--- START ---

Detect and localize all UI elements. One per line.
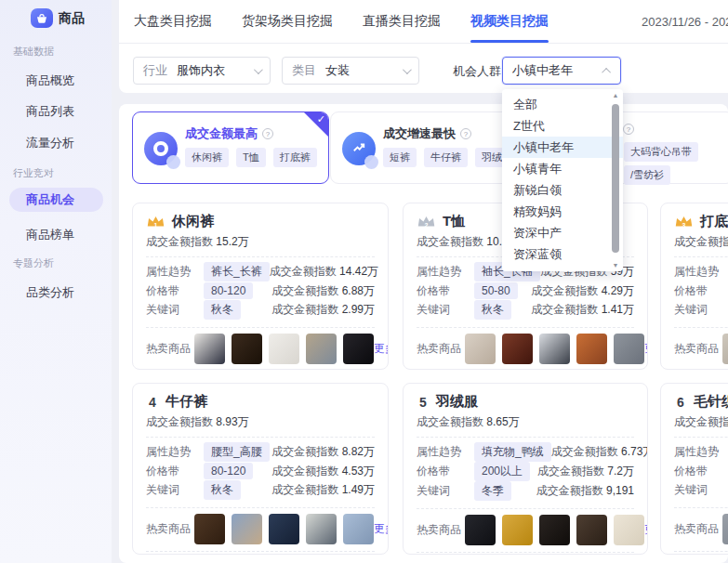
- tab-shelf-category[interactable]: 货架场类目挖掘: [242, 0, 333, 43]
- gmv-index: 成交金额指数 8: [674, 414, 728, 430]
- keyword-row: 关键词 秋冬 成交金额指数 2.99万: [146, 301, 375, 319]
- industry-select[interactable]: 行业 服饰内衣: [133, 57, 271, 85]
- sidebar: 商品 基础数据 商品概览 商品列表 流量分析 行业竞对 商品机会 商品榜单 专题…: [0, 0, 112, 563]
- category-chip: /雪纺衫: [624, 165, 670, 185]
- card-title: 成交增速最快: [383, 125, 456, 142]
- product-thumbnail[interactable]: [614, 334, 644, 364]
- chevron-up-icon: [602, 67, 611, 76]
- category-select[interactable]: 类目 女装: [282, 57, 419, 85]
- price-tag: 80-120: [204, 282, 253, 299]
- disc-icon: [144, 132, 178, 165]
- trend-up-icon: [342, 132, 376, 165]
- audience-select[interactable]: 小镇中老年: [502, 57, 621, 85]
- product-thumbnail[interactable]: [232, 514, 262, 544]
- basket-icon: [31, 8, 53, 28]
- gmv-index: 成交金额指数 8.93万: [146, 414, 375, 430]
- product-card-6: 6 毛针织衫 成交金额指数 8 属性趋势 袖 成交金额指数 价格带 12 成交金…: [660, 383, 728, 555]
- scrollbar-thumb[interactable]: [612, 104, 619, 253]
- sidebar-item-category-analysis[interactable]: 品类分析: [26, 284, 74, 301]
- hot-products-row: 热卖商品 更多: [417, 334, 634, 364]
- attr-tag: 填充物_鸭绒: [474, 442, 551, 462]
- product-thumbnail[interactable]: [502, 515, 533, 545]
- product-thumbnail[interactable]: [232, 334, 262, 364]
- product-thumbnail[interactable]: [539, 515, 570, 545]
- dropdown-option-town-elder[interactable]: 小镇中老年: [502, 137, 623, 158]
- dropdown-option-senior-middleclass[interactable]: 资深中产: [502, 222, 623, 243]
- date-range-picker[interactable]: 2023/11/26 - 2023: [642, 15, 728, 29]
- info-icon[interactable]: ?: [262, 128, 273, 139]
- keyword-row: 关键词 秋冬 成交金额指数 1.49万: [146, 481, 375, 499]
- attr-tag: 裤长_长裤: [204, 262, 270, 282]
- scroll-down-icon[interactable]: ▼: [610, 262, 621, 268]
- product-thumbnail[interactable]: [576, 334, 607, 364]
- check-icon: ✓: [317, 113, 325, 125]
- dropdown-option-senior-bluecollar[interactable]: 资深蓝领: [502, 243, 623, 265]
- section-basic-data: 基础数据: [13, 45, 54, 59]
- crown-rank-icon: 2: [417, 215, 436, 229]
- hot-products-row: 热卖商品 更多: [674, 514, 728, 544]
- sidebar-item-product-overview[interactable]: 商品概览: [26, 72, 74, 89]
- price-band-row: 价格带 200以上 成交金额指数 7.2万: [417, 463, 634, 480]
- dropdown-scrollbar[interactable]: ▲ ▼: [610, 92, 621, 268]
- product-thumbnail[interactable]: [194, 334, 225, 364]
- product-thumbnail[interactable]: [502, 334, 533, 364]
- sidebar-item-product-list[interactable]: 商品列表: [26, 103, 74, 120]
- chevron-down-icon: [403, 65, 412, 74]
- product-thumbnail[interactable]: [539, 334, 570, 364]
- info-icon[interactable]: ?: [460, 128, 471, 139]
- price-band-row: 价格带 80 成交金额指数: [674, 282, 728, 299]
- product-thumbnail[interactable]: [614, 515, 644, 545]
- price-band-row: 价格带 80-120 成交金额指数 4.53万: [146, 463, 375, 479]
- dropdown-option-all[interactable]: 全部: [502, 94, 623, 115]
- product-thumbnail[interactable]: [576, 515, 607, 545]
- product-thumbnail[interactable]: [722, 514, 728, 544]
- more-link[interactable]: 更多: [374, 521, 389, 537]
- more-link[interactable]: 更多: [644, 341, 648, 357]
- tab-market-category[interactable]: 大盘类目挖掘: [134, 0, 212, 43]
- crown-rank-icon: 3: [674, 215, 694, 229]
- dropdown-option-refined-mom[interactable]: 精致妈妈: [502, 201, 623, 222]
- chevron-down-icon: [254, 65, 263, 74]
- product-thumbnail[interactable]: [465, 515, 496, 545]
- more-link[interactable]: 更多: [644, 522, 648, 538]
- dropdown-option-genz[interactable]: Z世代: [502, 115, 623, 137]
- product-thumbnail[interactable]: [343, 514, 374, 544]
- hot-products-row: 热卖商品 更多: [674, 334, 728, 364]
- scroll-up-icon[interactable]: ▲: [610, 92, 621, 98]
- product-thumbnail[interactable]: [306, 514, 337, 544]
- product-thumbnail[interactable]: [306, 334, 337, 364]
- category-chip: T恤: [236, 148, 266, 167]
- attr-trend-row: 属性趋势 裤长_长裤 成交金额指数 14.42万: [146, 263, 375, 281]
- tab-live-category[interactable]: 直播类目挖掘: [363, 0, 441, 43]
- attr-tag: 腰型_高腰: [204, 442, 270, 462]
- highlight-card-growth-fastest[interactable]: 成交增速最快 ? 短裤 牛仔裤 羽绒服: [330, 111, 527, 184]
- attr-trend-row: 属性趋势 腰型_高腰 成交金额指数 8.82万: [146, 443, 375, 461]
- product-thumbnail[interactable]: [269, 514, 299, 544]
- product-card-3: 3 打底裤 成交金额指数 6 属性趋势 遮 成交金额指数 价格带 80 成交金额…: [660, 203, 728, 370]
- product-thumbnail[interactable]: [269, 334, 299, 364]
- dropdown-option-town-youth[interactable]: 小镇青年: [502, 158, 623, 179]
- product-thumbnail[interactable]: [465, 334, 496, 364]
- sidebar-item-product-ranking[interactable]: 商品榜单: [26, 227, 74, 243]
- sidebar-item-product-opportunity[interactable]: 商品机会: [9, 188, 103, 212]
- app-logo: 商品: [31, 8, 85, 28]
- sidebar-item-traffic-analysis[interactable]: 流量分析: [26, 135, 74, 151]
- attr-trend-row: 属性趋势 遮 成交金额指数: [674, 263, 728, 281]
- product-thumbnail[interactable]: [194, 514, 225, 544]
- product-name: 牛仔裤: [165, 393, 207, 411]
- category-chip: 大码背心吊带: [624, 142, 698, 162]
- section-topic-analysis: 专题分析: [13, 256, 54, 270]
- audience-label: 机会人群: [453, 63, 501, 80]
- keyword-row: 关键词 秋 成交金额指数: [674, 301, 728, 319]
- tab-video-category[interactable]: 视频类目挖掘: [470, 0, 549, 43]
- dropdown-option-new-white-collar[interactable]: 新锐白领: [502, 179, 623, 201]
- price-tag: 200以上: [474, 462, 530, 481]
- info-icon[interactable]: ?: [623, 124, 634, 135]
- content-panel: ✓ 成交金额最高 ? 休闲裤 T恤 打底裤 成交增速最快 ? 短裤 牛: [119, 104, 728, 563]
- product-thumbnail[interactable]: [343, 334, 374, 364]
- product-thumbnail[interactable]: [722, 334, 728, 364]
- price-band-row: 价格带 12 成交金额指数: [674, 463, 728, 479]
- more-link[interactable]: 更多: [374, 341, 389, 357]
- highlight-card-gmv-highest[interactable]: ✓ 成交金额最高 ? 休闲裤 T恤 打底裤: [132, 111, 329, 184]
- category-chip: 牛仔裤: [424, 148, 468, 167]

--- END ---

» **EXERCISE AIM**:
Using the records above, select and copy every line that has the word "keyword".

» **REPLY**:
- keyword-row: 关键词 秋冬 成交金额指数 2.99万: [146, 301, 375, 319]
- keyword-row: 关键词 秋冬 成交金额指数 1.49万: [146, 481, 375, 499]
- keyword-row: 关键词 秋 成交金额指数: [674, 301, 728, 319]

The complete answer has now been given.